RI News. Jakarta – Dalam upaya memperkuat fondasi industri kimia nasional dan mengurangi ketergantungan impor bahan baku esensial, tiga entitas kunci—Danantara Indonesia, Indonesia Investment Authority (INA), serta Chandra Asri Group—telah menandatangani Conditional Share Subscription Agreement (CSSA). Kesepakatan ini menandai komitmen investasi konkret guna mendukung pembangunan fasilitas produksi Chlor Alkali-Ethylene Dichloride (CA-EDC) di Cilegon, Banten.
Perjanjian tersebut merupakan kelanjutan dari Nota Kesepahaman (MoU) sebelumnya, di mana Danantara Indonesia dan INA berperan sebagai investor strategis. Total investasi dari kedua lembaga pengelola dana negara ini mencapai 200 juta dolar AS, yang akan dialokasikan untuk pengembangan pabrik yang dikelola oleh PT Chandra Asri Alkali, anak usaha Chandra Asri Group. Proyek secara keseluruhan bernilai 800 juta dolar AS dan termasuk dalam kategori Proyek Strategis Nasional (PSN) yang menitikberatkan pada produksi bahan baku vital bagi sektor hulu hingga hilir.
Pandu Sjahrir, Chief Investment Officer Danantara Indonesia, menekankan bahwa langkah ini mempertegas dedikasi untuk mengembangkan industri strategis yang mampu menciptakan nilai tambah tinggi, membuka lapangan kerja, serta mendorong akselerasi pertumbuhan ekonomi. “Kolaborasi ini bukan sekadar jawaban atas tantangan impor, melainkan aksi nyata dalam mempercepat hilirisasi sebagai penggerak utama ekonomi Indonesia,” ujarnya dalam keterangan tertulis di Jakarta, Selasa.

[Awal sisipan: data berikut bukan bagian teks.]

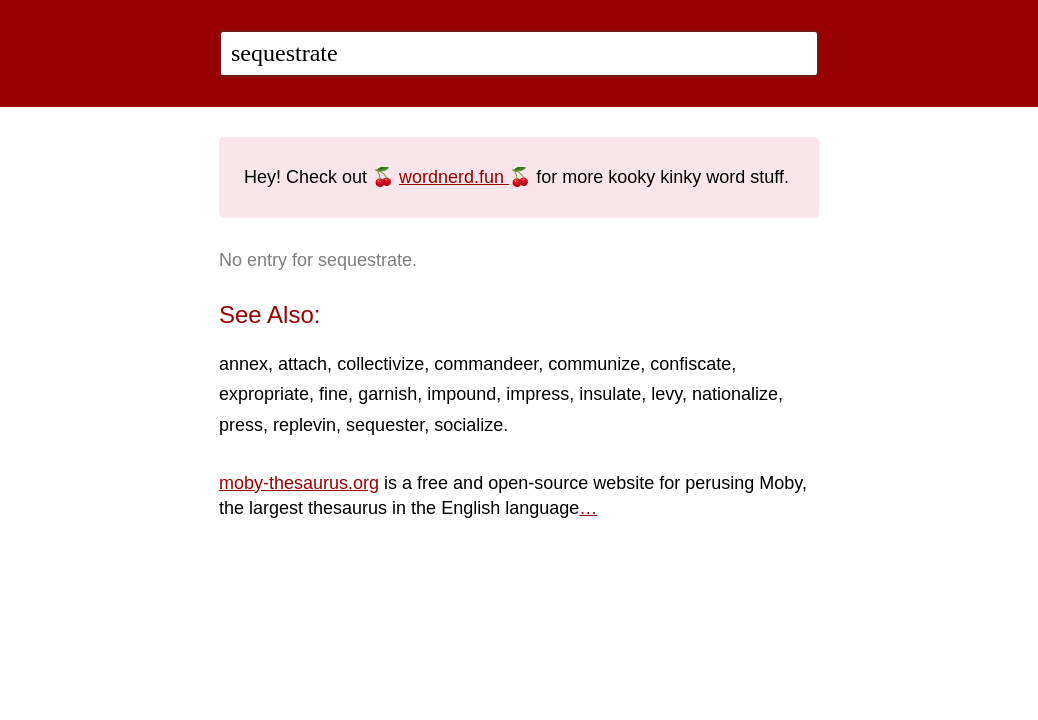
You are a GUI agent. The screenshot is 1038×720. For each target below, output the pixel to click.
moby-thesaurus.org (299, 483)
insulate (610, 394)
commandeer (486, 364)
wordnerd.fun (454, 177)
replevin (304, 425)
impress (537, 394)
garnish (387, 394)
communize (594, 364)
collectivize (380, 364)
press (241, 425)
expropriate (264, 394)
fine (333, 394)
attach (302, 364)
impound (461, 394)
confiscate (690, 364)
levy (666, 394)
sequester (385, 425)
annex (243, 364)
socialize (468, 425)
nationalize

Sementara itu, Eddy Porwanto, Pengganti Sementara Ketua Dewan Direktur INA, menyatakan bahwa investasi ini selaras dengan mandat jangka panjang untuk mengarahkan modal ke sektor prioritas nasional. “Kemitraan ini membangun landasan permodalan yang kokoh guna pengembangan kapasitas industri bahan baku secara berkelanjutan, sekaligus mendorong peningkatan nilai tambah domestik dan ketahanan industri,” katanya.
Erwin Ciputra, Presiden Direktur dan CEO Chandra Asri Group, menyambut baik partisipasi kedua investor negara tersebut. Ia optimistis proyek CA-EDC akan secara signifikan memangkas ketergantungan impor bahan kimia strategis, memperkokoh rantai pasok nasional, serta mendukung agenda hilirisasi secara luas. “Pembangunan dan operasi fasilitas ini diproyeksikan menciptakan sekitar 3.000 kesempatan kerja pada tahap konstruksi dan 250 pekerjaan tetap saat beroperasi, disertai dampak positif berkelanjutan bagi masyarakat dan industri di wilayah Cilegon serta sekitarnya,” tambahnya.
Pada tahap pertama, pabrik CA-EDC dirancang dengan kapasitas produksi tahunan 400.000 ton Caustic Soda (bentuk kering) dan 500.000 ton Ethylene Dichloride (EDC). Fasilitas ini dikembangkan menggunakan teknologi serta standar keselamatan industri terkini, memastikan efisiensi operasional, keandalan pasokan, dan kepatuhan terhadap prinsip keberlanjutan.
Baca juga : Festival Cap Go Meh Singkawang 2026 Menjadi Panggung Harmoni di Tengah Gejolak Dunia
Caustic Soda, sebagai salah satu output utama, menjadi bahan baku penting dalam pembuatan sabun dan deterjen, pemurnian alumina, serta industri kertas. Adapun EDC berperan krusial sebagai precursor utama dalam sektor konstruksi dan pengemasan. Dengan kapasitas domestik yang ditingkatkan, produksi Caustic Soda diharapkan memperkuat substitusi impor secara substansial, sementara EDC tidak hanya memenuhi kebutuhan dalam negeri tetapi juga membuka peluang ekspor yang berpotensi menambah devisa negara.
Kemitraan antara lembaga investasi negara dengan pemain petrokimia terkemuka ini mencerminkan sinergi lintas sektor yang strategis. Melalui penguatan rantai pasok lokal dan ekspansi potensi ekspor, kolaborasi ini diharapkan menjadi katalisator percepatan industrialisasi berkelanjutan, sekaligus mengangkat posisi daya saing Indonesia di kancah global. Pabrik tersebut ditargetkan mulai beroperasi pada 2027, menjanjikan kontribusi jangka panjang bagi transformasi ekonomi nasional.